Monday, October 12, 2009

Confesiones: Arrogancia

(sigue)

Eduardo, por su parte, se dedicaba a llenarme de aplausos. Supongo que le resultaba admirable la forma en que lograba sobrevivir la inmisericordia de Consuelo. (¡Si tan sólo hubiera reparado en la estupidez que de tanto a tanto me ponía en la situación de tener que sobrevivir tal insensibilidad!) Lo cierto es que no paraba de dar muestras de admiración. Sandra y yo éramos, por así decirlo, el mayor logro de su vida. Un par de soldados medio sensibles, felices, adictos al trabajo (o más bien a la impiedad). Bien visto, era algo sorprendente. Dormía cuatro horas al día para después trabajar catorce seguidas. Con breves descansos. Por supuesto, tenía que comer. Estaba vivo, sí. Y nos hacía vivir con tantas fuerza. Sandra, por su parte, era la mayor. Lo cual le daba cierta ventaja: había conquistado la preferencia de Eduardo. Yo, justo por ser menor, tenía otra gran ventaja: Sandra misma. Era una mezcla extraña de la bonachonería de Eduardo con la inmisericordia de Consuelo. Y además, por fortuna, no me dejaba en paz. Me obligó a buscarle la vuelta a sus tretas sin caer, con peores resultados, ante los castigos de Consuelo. Perdí. Siempre perdí ante ella. Hasta que dejamos de compartir el cuadrilátero.
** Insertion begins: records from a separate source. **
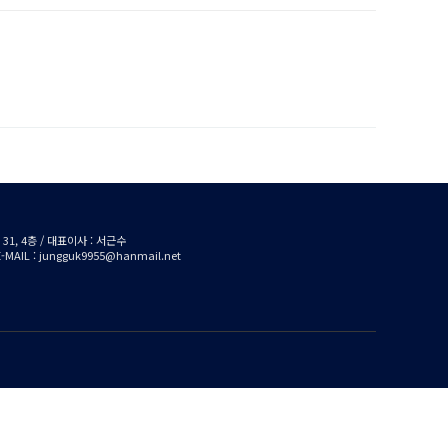
1, 4층 / 대표이사 : 서근수
/ E-MAIL : jungguk9955@hanmail.net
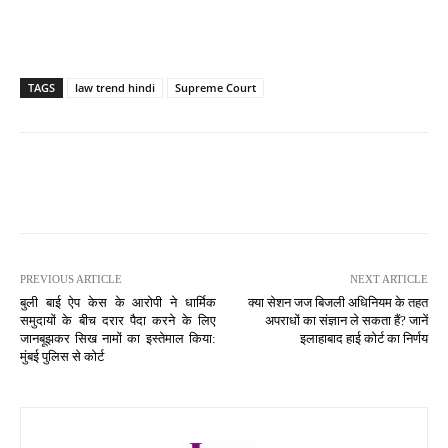
TAGS
law trend hindi
Supreme Court
PREVIOUS ARTICLE
NEXT ARTICLE
बुली बाई ऐप केस के आरोपी ने धार्मिक
क्या सेशन जज बिजली अधिनियम के तहत
समुदायों के बीच दरार पैदा करने के लिए
अपराधों का संज्ञान ले सकता हैं? जानें
जानबूझकर सिख नामों का इस्तेमाल किया:
इलाहाबाद हाई कोर्ट का निर्णय
मुंबई पुलिस से कोर्ट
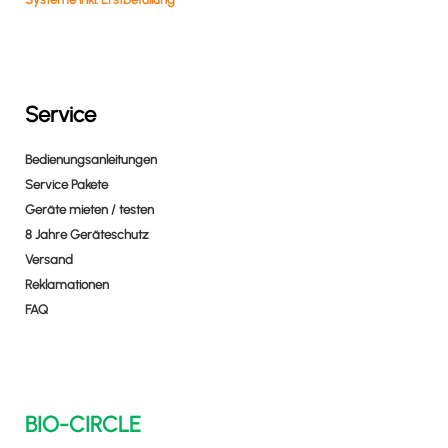
Service
Bedienungsanleitungen
Service Pakete
Geräte mieten / testen
8 Jahre Geräteschutz
Versand
Reklamationen
FAQ
BIO-CIRCLE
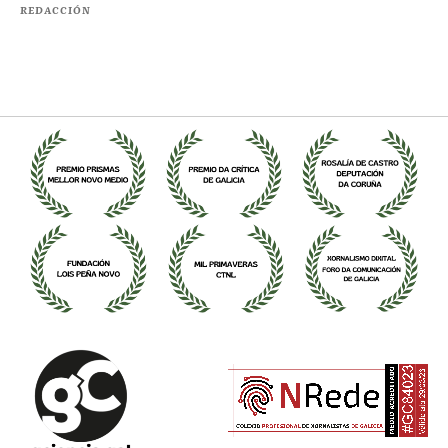
REDACCIÓN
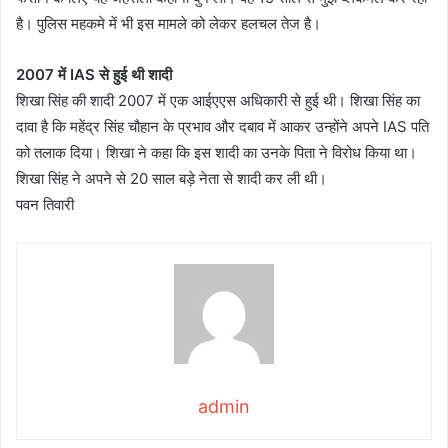
है। पुलिस महकमे में भी इस मामले को लेकर हलचल तेज है।
2007 में IAS से हुई थी शादी
शिखा सिंह की शादी 2007 में एक आईएएस अधिकारी से हुई थी। शिखा सिंह का
दावा है कि महेंद्र सिंह चौहान के प्रभाव और दबाव में आकर उन्होंने अपने IAS पति
को तलाक दिया। शिखा ने कहा कि इस शादी का उनके पिता ने विरोध किया था।
शिखा सिंह ने अपने से 20 साल बड़े नेता से शादी कर ली थी।
पवन तिवारी
admin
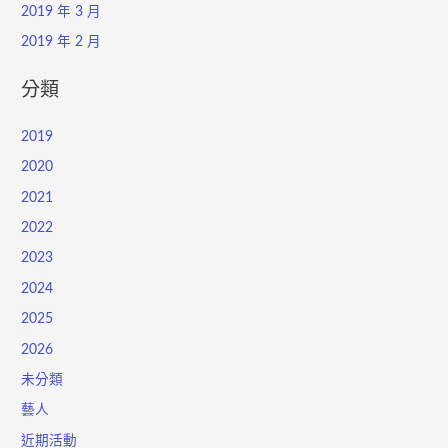
2019 年 3 月
2019 年 2 月
分類
2019
2020
2021
2022
2023
2024
2025
2026
未分類
藝人
近期活動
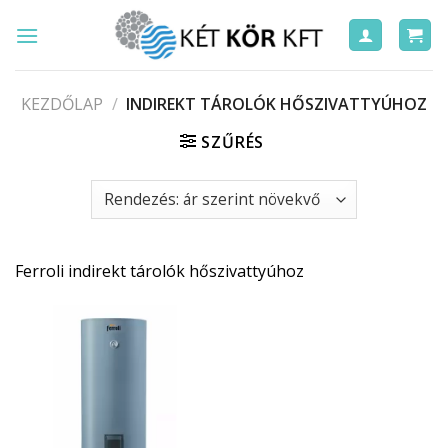
Skip
to
content
KEZDŐLAP
/
INDIREKT TÁROLÓK HŐSZIVATTYÚHOZ
SZŰRÉS
Ferroli indirekt tárolók hőszivattyúhoz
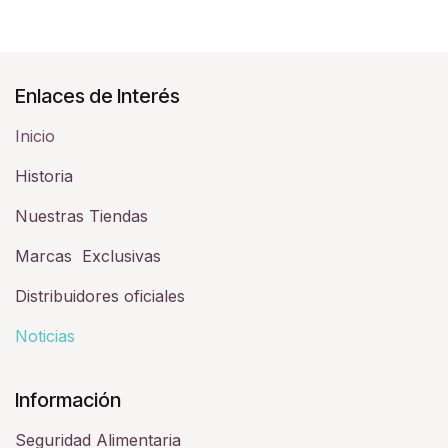
Enlaces de Interés
Inicio
Historia​
Nuestras Tiendas
Marcas Exclusivas
Distribuidores oficiales
Noticias
Información
Seguridad Alimentaria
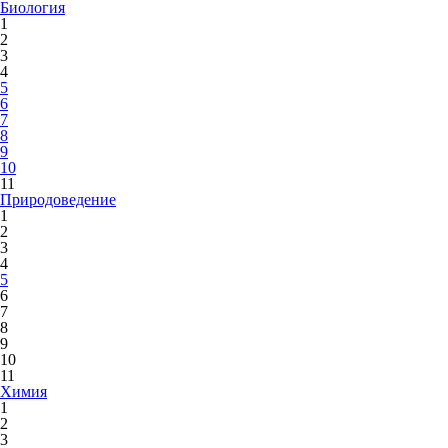
Биология
1
2
3
4
5
6
7
8
9
10
11
Природоведение
1
2
3
4
5
6
7
8
9
10
11
Химия
1
2
3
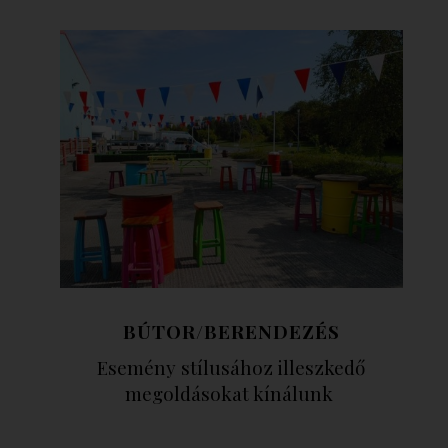
BÚTOR/BERENDEZÉS
Esemény stílusához illeszkedő
megoldásokat kínálunk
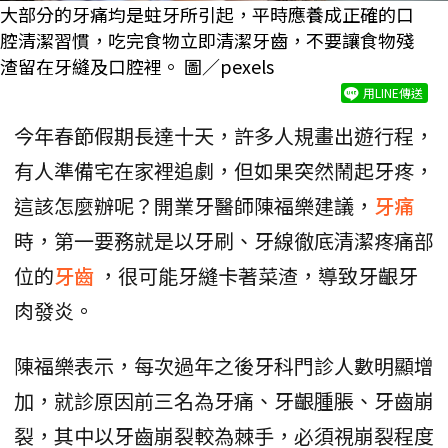
大部分的牙痛均是蛀牙所引起，平時應養成正確的口
腔清潔習慣，吃完食物立即清潔牙齒，不要讓食物殘
渣留在牙縫及口腔裡。 圖／pexels
用LINE傳送
今年春節假期長達十天，許多人規畫出遊行程，
有人準備宅在家裡追劇，但如果突然鬧起牙疼，
這該怎麼辦呢？開業牙醫師陳福樂建議，
牙痛
時，第一要務就是以牙刷、牙線徹底清潔疼痛部
位的
牙齒
，很可能牙縫卡著菜渣，導致牙齦牙
肉發炎。
陳福樂表示，每次過年之後牙科門診人數明顯增
加，就診原因前三名為牙痛、牙齦腫脹、牙齒崩
裂，其中以牙齒崩裂較為棘手，必須視崩裂程度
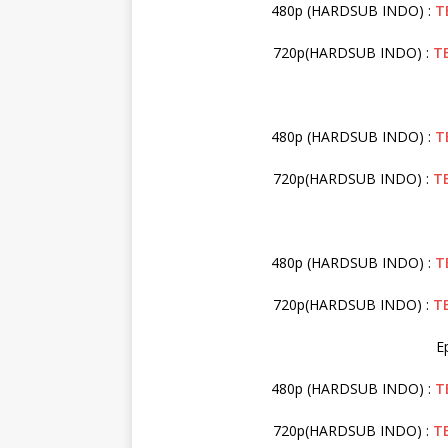
480p (HARDSUB INDO) :
T
720p(HARDSUB INDO) :
T
480p (HARDSUB INDO) :
T
720p(HARDSUB INDO) :
T
480p (HARDSUB INDO) :
T
720p(HARDSUB INDO) :
T
E
480p (HARDSUB INDO) :
T
720p(HARDSUB INDO) :
T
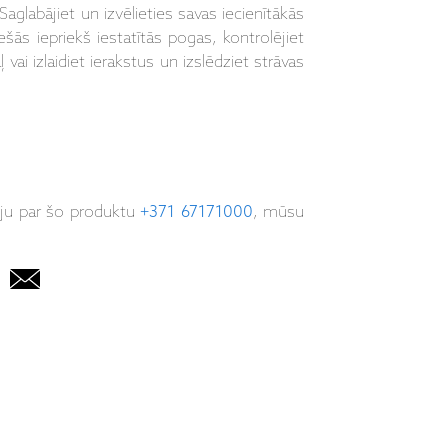
aglabājiet un izvēlieties savas iecienītākās
ešās iepriekš iestatītās pogas, kontrolējiet
 vai izlaidiet ierakstus un izslēdziet strāvas
iju par šo produktu
+371 67171000
, mūsu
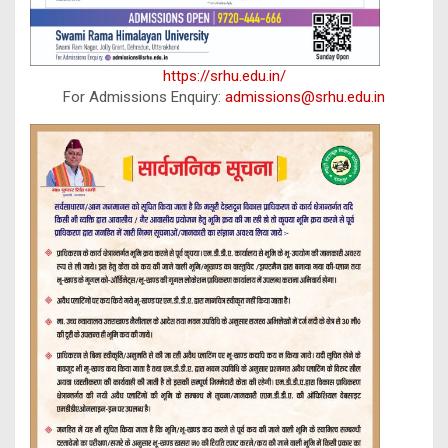
https://srhu.edu.in/
For Admissions Enquiry:
admissions@srhu.edu.in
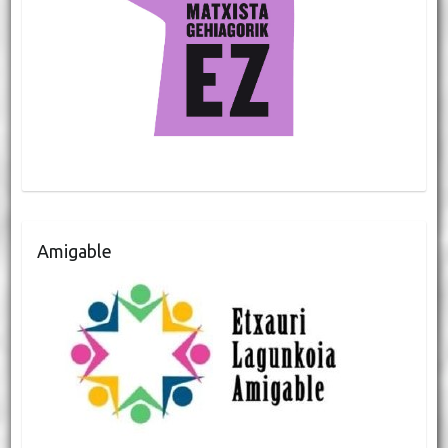
Amigable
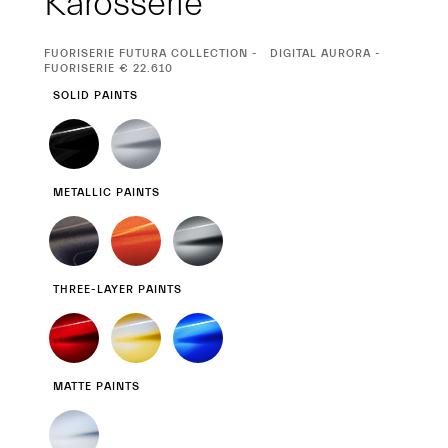
Karosserie
CURRENT
FUORISERIE FUTURA COLLECTION
DIGITAL AURORA -
SELECTION
FUORISERIE € 22.610
SOLID PAINTS
METALLIC PAINTS
THREE-LAYER PAINTS
MATTE PAINTS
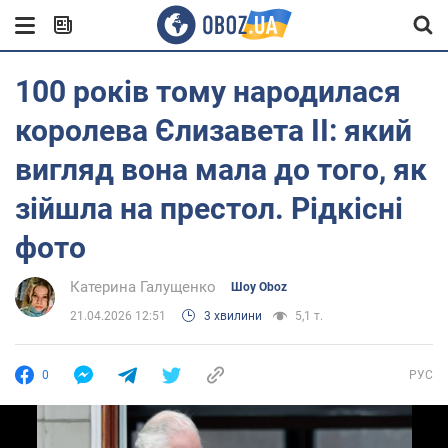
100 років тому народилася
королева Єлизавета II: який
вигляд вона мала до того, як
зійшла на престол. Рідкісні
фото
Катерина Галущенко
Шоу Oboz
21.04.2026 12:51
3 хвилини
5,1 т.
0
РУС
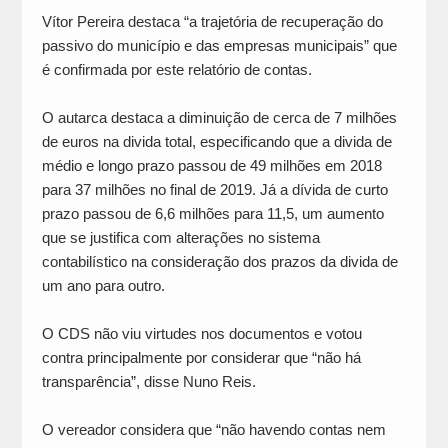
Vítor Pereira destaca “a trajetória de recuperação do
passivo do município e das empresas municipais” que
é confirmada por este relatório de contas.
O autarca destaca a diminuição de cerca de 7 milhões
de euros na divida total, especificando que a divida de
médio e longo prazo passou de 49 milhões em 2018
para 37 milhões no final de 2019. Já a dívida de curto
prazo passou de 6,6 milhões para 11,5, um aumento
que se justifica com alterações no sistema
contabilístico na consideração dos prazos da divida de
um ano para outro.
O CDS não viu virtudes nos documentos e votou
contra principalmente por considerar que “não há
transparência”, disse Nuno Reis.
O vereador considera que “não havendo contas nem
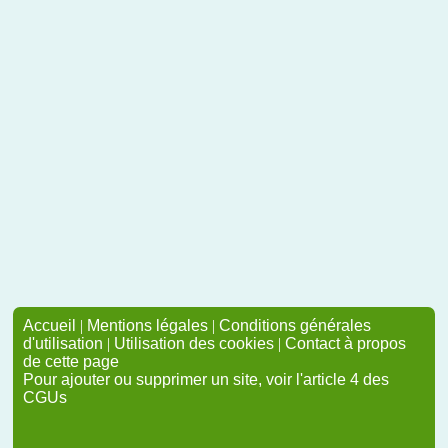
Accueil
|
Mentions légales
|
Conditions générales
d'utilisation
|
Utilisation des cookies
|
Contact à propos
de cette page
Pour ajouter ou supprimer un site, voir l'article 4 des
CGUs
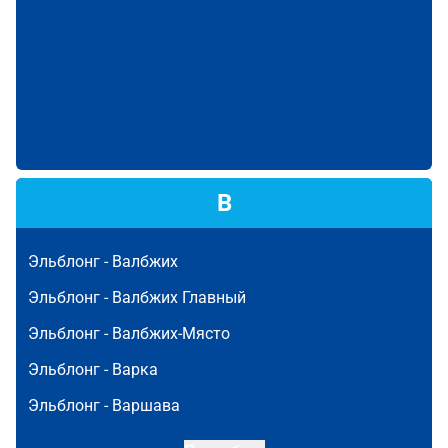
В
Эльблонг -
Валбжих
Эльблонг -
Валбжих Главный
Эльблонг -
Валбжих-Място
Эльблонг -
Варка
Эльблонг -
Варшава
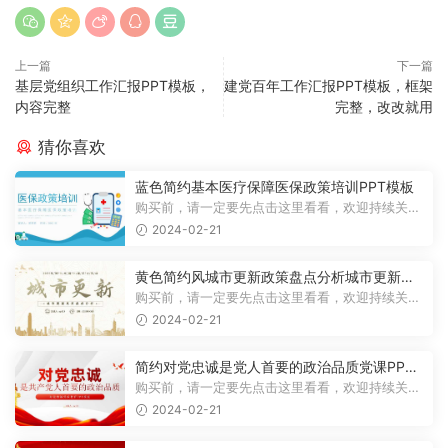
上一篇
下一篇
基层党组织工作汇报PPT模板，
建党百年工作汇报PPT模板，框架
内容完整
完整，改改就用
猜你喜欢
蓝色简约基本医疗保障医保政策培训PPT模板
购买前，请一定要先点击这里看看，欢迎持续关
注，精彩模板每天推送预览结束，一共2...
2024-02-21
黄色简约风城市更新政策盘点分析城市更新宣
传PPT模板
购买前，请一定要先点击这里看看，欢迎持续关
注，精彩模板每天推送预览结束，一共1...
2024-02-21
简约对党忠诚是党人首要的政治品质党课PPT
模板
购买前，请一定要先点击这里看看，欢迎持续关
注，精彩模板每天推送预览结束，一共1...
2024-02-21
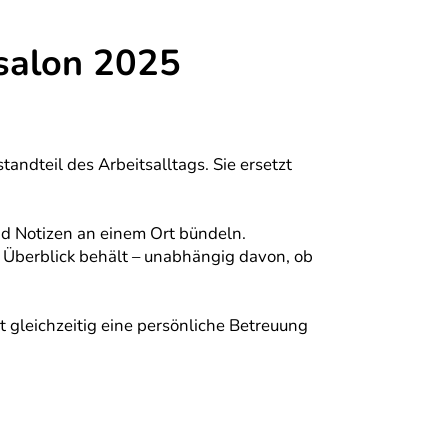
salon 2025
andteil des Arbeitsalltags. Sie ersetzt
d Notizen an einem Ort bündeln.
en Überblick behält – unabhängig davon, ob
 gleichzeitig eine persönliche Betreuung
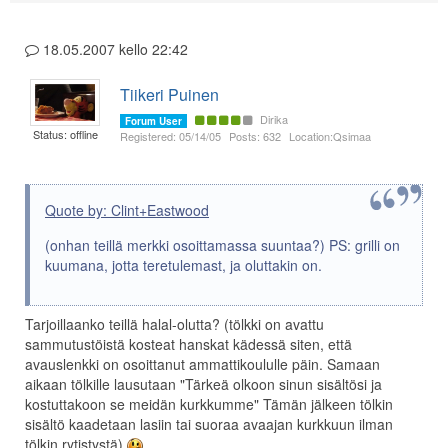
18.05.2007 kello 22:42
Tiikeri Puinen
Dirika
Forum User
Status: offline
Registered: 05/14/05
Posts: 632
Location:Qsimaa
Quote by: Clint+Eastwood
(onhan teillä merkki osoittamassa suuntaa?) PS: grilli on
kuumana, jotta teretulemast, ja oluttakin on.
Tarjoillaanko teillä halal-olutta? (tölkki on avattu
sammutustöistä kosteat hanskat kädessä siten, että
avauslenkki on osoittanut ammattikoululle päin. Samaan
aikaan tölkille lausutaan "Tärkeä olkoon sinun sisältösi ja
kostuttakoon se meidän kurkkumme" Tämän jälkeen tölkin
sisältö kaadetaan lasiin tai suoraa avaajan kurkkuun ilman
tölkin rytistystä)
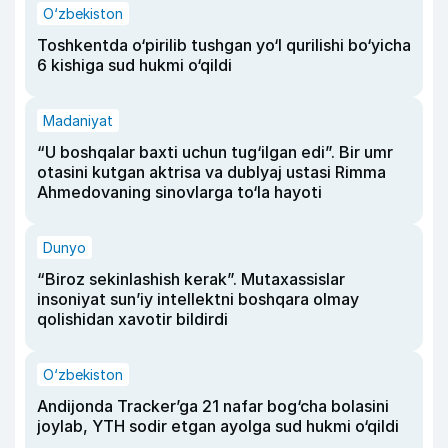
O‘zbekiston
Toshkentda o‘pirilib tushgan yo‘l qurilishi bo‘yicha
6 kishiga sud hukmi o‘qildi
Madaniyat
“U boshqalar baxti uchun tug‘ilgan edi”. Bir umr
otasini kutgan aktrisa va dublyaj ustasi Rimma
Ahmedovaning sinovlarga to‘la hayoti
Dunyo
“Biroz sekinlashish kerak”. Mutaxassislar
insoniyat sun’iy intellektni boshqara olmay
qolishidan xavotir bildirdi
O‘zbekiston
Andijonda Tracker’ga 21 nafar bog‘cha bolasini
joylab, YTH sodir etgan ayolga sud hukmi o‘qildi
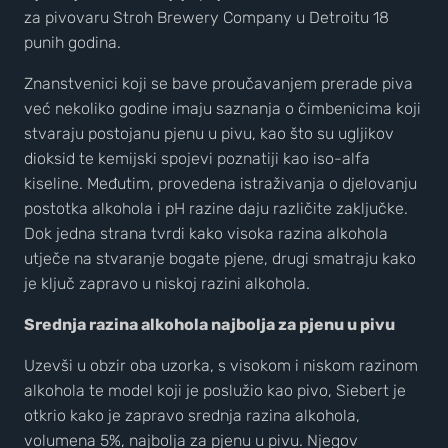
za pivovaru Stroh Brewery Company u Detroitu 18
punih godina.
Znanstvenici koji se bave proučavanjem prerade piva
već nekoliko godine imaju saznanja o čimbenicima koji
stvaraju postojanu pjenu u pivu, kao što su ugljikov
dioksid te kemijski spojevi poznatiji kao iso-alfa
kiseline. Međutim, provedena istraživanja o djelovanju
postotka alkohola i pH razine daju različite zaključke.
Dok jedna strana tvrdi kako visoka razina alkohola
utječe na stvaranje bogate pjene, drugi smatraju kako
je ključ zapravo u niskoj razini alkohola.
Srednja razina alkohola najbolja za pjenu u pivu
Uzevši u obzir oba uzorka, s visokom i niskom razinom
alkohola te model koji je poslužio kao pivo, Siebert je
otkrio kako je zapravo srednja razina alkohola,
volumena 5%, najbolja za pjenu u pivu. Njegov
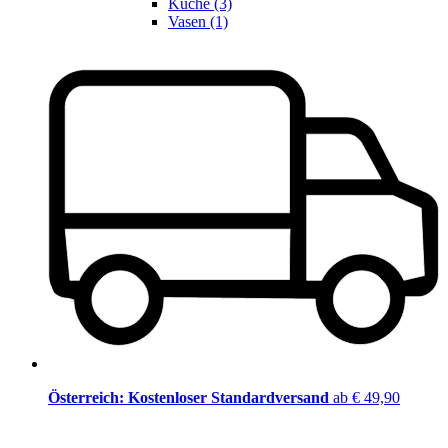
Küche (3)
Vasen (1)
Österreich: Kostenloser Standardversand
ab € 49,90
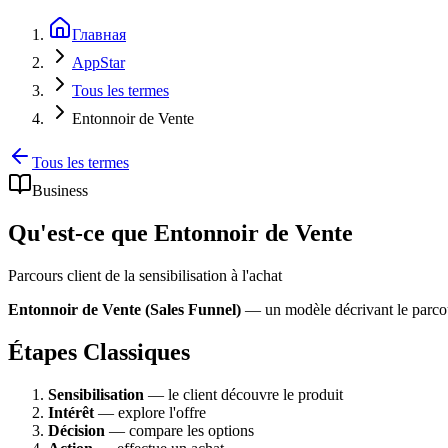
Главная
AppStar
Tous les termes
Entonnoir de Vente
Tous les termes
Business
Qu'est-ce que Entonnoir de Vente
Parcours client de la sensibilisation à l'achat
Entonnoir de Vente (Sales Funnel)
— un modèle décrivant le parcour
Étapes Classiques
Sensibilisation
— le client découvre le produit
Intérêt
— explore l'offre
Décision
— compare les options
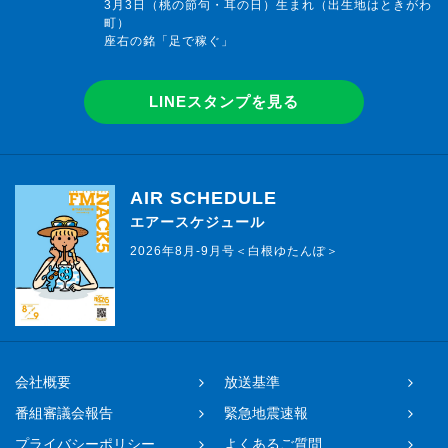
3月3日（桃の節句・耳の日）生まれ（出生地はときがわ
町）
座右の銘「足で稼ぐ」
LINEスタンプを見る
AIR SCHEDULE
エアースケジュール
2026年8月-9月号＜白根ゆたんぽ＞
会社概要
放送基準
番組審議会報告
緊急地震速報
プライバシーポリシー
よくあるご質問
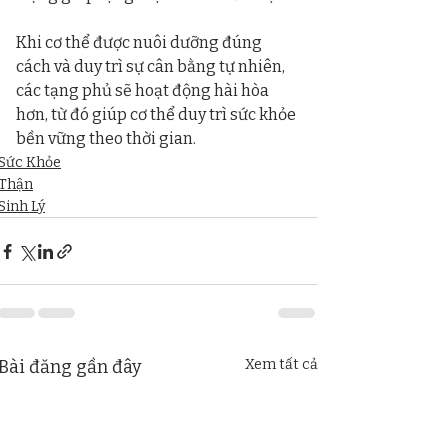
Khi cơ thể được nuôi dưỡng đúng 
cách và duy trì sự cân bằng tự nhiên, 
các tạng phủ sẽ hoạt động hài hòa 
hơn, từ đó giúp cơ thể duy trì sức khỏe 
bền vững theo thời gian.
Sức Khỏe
Thận
Sinh Lý
Bài đăng gần đây
Xem tất cả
Ante tales motivaciones me había convertido en un adolescente de alta capacidad ofensiva, mayoritariamente de corte estratégico. Era simplemente inconcebible encontrar un ambiente más demandante que el de Consuelo con Sandra. Así que resultó algo fácil lidiar con los medios ordinarios. La escuela me cansaba por ser tan ramplona. El aburrimiento fue una constante. Me veía metafísicamente obligado a molestar a los demás. Lo extrañaba. No quedaba de otra. Eso me consiguió una que otra suspensión académica y paradójicamente, mucha, mucha inmisericordia. Consuelo difícilmente dejaba de ser un témpano cuando se trataba de hacerme entender mis idioteces. Así que dolió. Pero, me gusta creer, algo aprendí. Lo cierto es que uno siempre sale vivo de éstas. Y cada vez que me volvía a levantar, Eduardo me volvía aplaudir. Hasta que llegó un punto en que logré, digamos, cuadrar mi propio círculo. Dejé de fastidiar, al menos físicamente, a los demás. Descubrí un rubro interesantísimo de acción: la tortura psicológica. Me dediqué y, sospecho, sigo dedicando, a abofetear las opiniones de los demás. No es culpa mía. Espero lo entiendan. Esto se me escapa. Culpen a Consuelo, culpen a Sandra. Si ustedes tan sólo hubieran visto aquello, lo entenderían mejor. Al final del día me convertí en un mamón de primera monta. Inmisericorde como Consuelo, incansable como Eduardo y relativamente informado. Como quien tiene la información que tuviera su hermano mayor.